Just in time ordering. That’s what really finished things off. It’s the way that shops manage stock. Makes total financial sense as you only have enough stock on premise to run your business. You’d have seen empty shelves on the last day of whatever week they used, and then the next day they would be fully stocked again.

But when people are getting sick. Or are afraid of getting sick and so not reporting to work, then the system falls down. As it’s not just shops that use it. Gas stations. Hospitals – for the more perishable supplies. Everywhere.

Lorries don’t have fuel, or if they do they don’t have drivers, or warehouse staff to load the lorries. And so the stock doesn’t make it to the shops. The gas stations run out. Civilisation dies. People die.

We helped with that. The dying. Seems that when the apocalypse is happening, people think the rules of common decency no longer apply. That they can take what, or who, they want at will.

They couldn’t. We’re Division agents, Team Vector. Our role was to try and stop civilisation falling. When the Bug hit Manhattan, we were sent to try and make things better.

I guess we did. We certainly made sure that a lot of very sick minded and bad people stopped being that way.

We even stopped a few rogue agents. Men and women who forgot their role, took advantage of the situation.

After that awful winter, things were finally starting to look good. The rioters were suppressed, the Rikers wiped out, and the LMB making a ‘tactical withdrawal’. We were winning.

But then? Then we received orders to head to Washington D.C. Seems that the swamp needs draining. Again.

Remember what I said about just in time ordering? Well, we weren’t going to be driving there. Lucky we all managed to get at least one extra pair of boots each, as we’re going to have to walk there.

*****

‘Jesus, are we fucking there yet?,’ groaned Zendar as he massaged his feet, toes poking out of his socks. ‘Feels like every sign we pass has been saying twenty miles.’

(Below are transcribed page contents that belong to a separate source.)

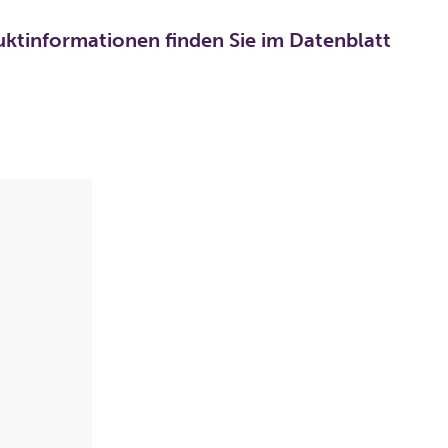
uktinformationen finden Sie im Datenblatt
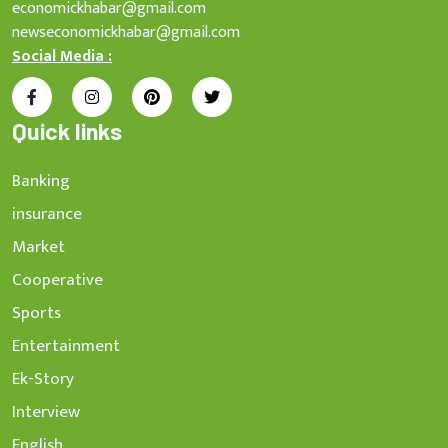
economickhabar@gmail.com
newseconomickhabar@gmail.com
Social Media :
Quick links
Banking
insurance
Market
Cooperative
Sports
Entertainment
Ek-Story
Interview
English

We’d been walking for a couple days now. Not that we weren’t used to walking in Manhattan. Just that the lay of the land was different and we weren’t using the main routes. Too dangerous. Back roads tend to be less well-maintained, less direct and seem to just love hills.

‘Dude, just give it a rest. We’ll be there when we get there,’ said Cloudy, our team sharpshooter. I’d thought she was good before things started to hit the fan. Since then she’d gained a lot of practical experience. We’re talking more kills than Simo Hayha. And she still had her face.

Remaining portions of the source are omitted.